■ **Records from a dataset**
===

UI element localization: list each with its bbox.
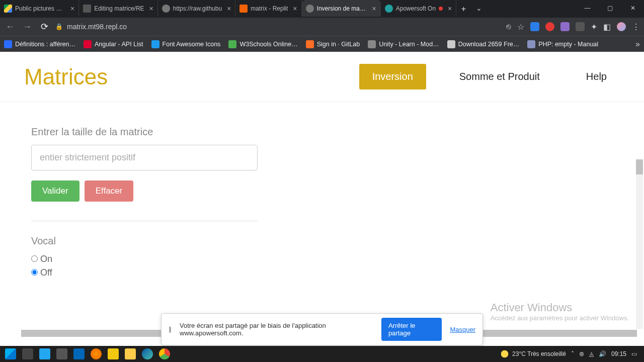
valider-button[interactable]: Valider	[31, 180, 79, 202]
globe-icon	[83, 5, 91, 13]
bookmark-3[interactable]: W3Schools Online…	[228, 40, 297, 48]
bookmark-0[interactable]: Définitions : afféren…	[4, 40, 75, 48]
nav-links: Inversion Somme et Produit Help	[359, 64, 620, 89]
notifications-icon[interactable]: ▭	[631, 350, 637, 357]
sun-icon	[500, 349, 509, 358]
ext-icon-1[interactable]	[530, 22, 539, 31]
taskbar-app-vscode[interactable]	[36, 347, 53, 361]
tab-2[interactable]: https://raw.githubu ×	[158, 0, 236, 17]
tab-search-controls: ⌄	[470, 0, 488, 16]
pause-icon[interactable]: ∥	[169, 326, 172, 333]
recording-icon	[439, 7, 443, 11]
tab-search-icon[interactable]: ⌄	[470, 4, 488, 12]
bookmark-icon	[527, 40, 535, 48]
taskbar-app-mail[interactable]	[70, 347, 88, 361]
taskbar-app-powerbi[interactable]	[105, 347, 122, 361]
bookmarks-bar: Définitions : afféren… Angular - API Lis…	[0, 36, 644, 52]
bookmark-2[interactable]: Font Awesome Icons	[151, 40, 221, 48]
profile-avatar[interactable]	[617, 22, 626, 31]
bookmark-5[interactable]: Unity - Learn - Mod…	[368, 40, 439, 48]
effacer-button[interactable]: Effacer	[85, 180, 134, 202]
vocal-off-radio[interactable]	[31, 269, 38, 276]
volume-icon[interactable]: 🔊	[599, 350, 606, 357]
taskbar-app-store[interactable]	[53, 347, 70, 361]
nav-inversion[interactable]: Inversion	[359, 64, 426, 89]
vocal-title: Vocal	[31, 235, 613, 247]
share-icon[interactable]: ⎋	[506, 22, 511, 31]
tab-3[interactable]: matrix - Replit ×	[235, 0, 301, 17]
matrix-size-label: Entrer la taille de la matrice	[31, 126, 613, 138]
nav-somme-produit[interactable]: Somme et Produit	[446, 64, 553, 89]
taskbar-app-edge[interactable]	[139, 347, 156, 361]
sidepanel-icon[interactable]: ◧	[603, 22, 611, 32]
page-viewport: Matrices Inversion Somme et Produit Help…	[0, 52, 644, 346]
bookmark-icon	[447, 40, 455, 48]
new-tab-button[interactable]: +	[456, 0, 470, 18]
drive-icon	[4, 5, 12, 13]
taskbar-app-chrome[interactable]	[156, 347, 173, 361]
inner-vscrollbar[interactable]	[636, 159, 643, 329]
star-icon[interactable]: ☆	[517, 22, 524, 32]
matrix-size-input[interactable]	[31, 145, 258, 170]
taskbar-app-explorer[interactable]	[122, 347, 139, 361]
url-field[interactable]: 🔒 matrix.mt98.repl.co	[55, 23, 501, 31]
bookmark-7[interactable]: PHP: empty - Manual	[527, 40, 598, 48]
window-controls: ― ▢ ✕	[576, 0, 644, 16]
tray-chevron-icon[interactable]: ˄	[571, 350, 574, 357]
nav-help[interactable]: Help	[573, 64, 620, 89]
close-icon[interactable]: ×	[70, 5, 74, 13]
replit-icon	[239, 5, 248, 13]
bookmark-4[interactable]: Sign in · GitLab	[306, 40, 360, 48]
maximize-button[interactable]: ▢	[599, 0, 621, 16]
browser-tabs: Public pictures doc × Editing matrice/RE…	[0, 0, 470, 18]
tab-0[interactable]: Public pictures doc ×	[0, 0, 79, 17]
tab-4-active[interactable]: Inversion de matric ×	[302, 0, 381, 17]
weather-widget[interactable]: 23°C Très ensoleillé	[500, 349, 566, 358]
clock[interactable]: 09:15	[611, 350, 626, 357]
toolbar-right: ⎋ ☆ ✦ ◧ ⋮	[506, 22, 640, 32]
apowersoft-icon	[385, 5, 393, 13]
bookmark-icon	[306, 40, 314, 48]
screen-share-bar: ∥ Votre écran est partagé par le biais d…	[161, 313, 483, 345]
stop-share-button[interactable]: Arrêter le partage	[381, 318, 442, 341]
vocal-on-option[interactable]: On	[31, 254, 52, 264]
windows-taskbar: 23°C Très ensoleillé ˄ ⊚ ◬ 🔊 09:15 ▭	[0, 346, 644, 362]
tab-title: Inversion de matric	[317, 5, 367, 12]
tab-5[interactable]: Apowersoft On ×	[381, 0, 457, 17]
menu-icon[interactable]: ⋮	[632, 22, 640, 32]
taskbar-app-firefox[interactable]	[88, 347, 105, 361]
ext-icon-4[interactable]	[576, 22, 585, 31]
start-button[interactable]	[2, 347, 19, 361]
bookmark-6[interactable]: Download 2659 Fre…	[447, 40, 520, 48]
forward-button[interactable]: →	[21, 22, 33, 32]
network-icon[interactable]: ◬	[589, 350, 594, 357]
close-icon[interactable]: ×	[372, 5, 376, 13]
tab-title: Apowersoft On	[396, 5, 436, 12]
globe-icon	[162, 5, 170, 13]
reload-button[interactable]: ⟳	[38, 21, 50, 32]
ext-icon-2[interactable]	[545, 22, 554, 31]
close-icon[interactable]: ×	[293, 5, 297, 13]
task-view-button[interactable]	[19, 347, 36, 361]
close-window-button[interactable]: ✕	[621, 0, 644, 16]
tab-1[interactable]: Editing matrice/RE ×	[79, 0, 158, 17]
extensions-icon[interactable]: ✦	[591, 22, 597, 32]
vocal-on-radio[interactable]	[31, 255, 38, 262]
close-icon[interactable]: ×	[149, 5, 153, 13]
ext-icon-3[interactable]	[560, 22, 570, 31]
bookmarks-overflow[interactable]: »	[635, 40, 640, 49]
wifi-icon[interactable]: ⊚	[579, 350, 584, 357]
address-bar: ← → ⟳ 🔒 matrix.mt98.repl.co ⎋ ☆ ✦ ◧ ⋮	[0, 18, 644, 36]
tab-title: matrix - Replit	[251, 5, 288, 12]
globe-icon	[306, 5, 314, 13]
bookmark-icon	[151, 40, 159, 48]
hide-share-button[interactable]: Masquer	[450, 326, 475, 333]
vocal-off-option[interactable]: Off	[31, 267, 52, 278]
bookmark-1[interactable]: Angular - API List	[84, 40, 143, 48]
back-button[interactable]: ←	[4, 22, 16, 32]
close-icon[interactable]: ×	[448, 5, 452, 13]
scroll-thumb[interactable]	[636, 159, 643, 174]
close-icon[interactable]: ×	[227, 5, 231, 13]
minimize-button[interactable]: ―	[576, 0, 599, 16]
url-text: matrix.mt98.repl.co	[67, 23, 127, 31]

===

■ **ASSIGNMENT**
Which of the lines above include the word "bookmarks"? Copy each of them.

■ **ANSWER TO THIS EXERCISE**
bookmarks-bar: Définitions : afféren… Angular - API Lis…	[0, 36, 644, 52]
bookmarks-overflow[interactable]: »	[635, 40, 640, 49]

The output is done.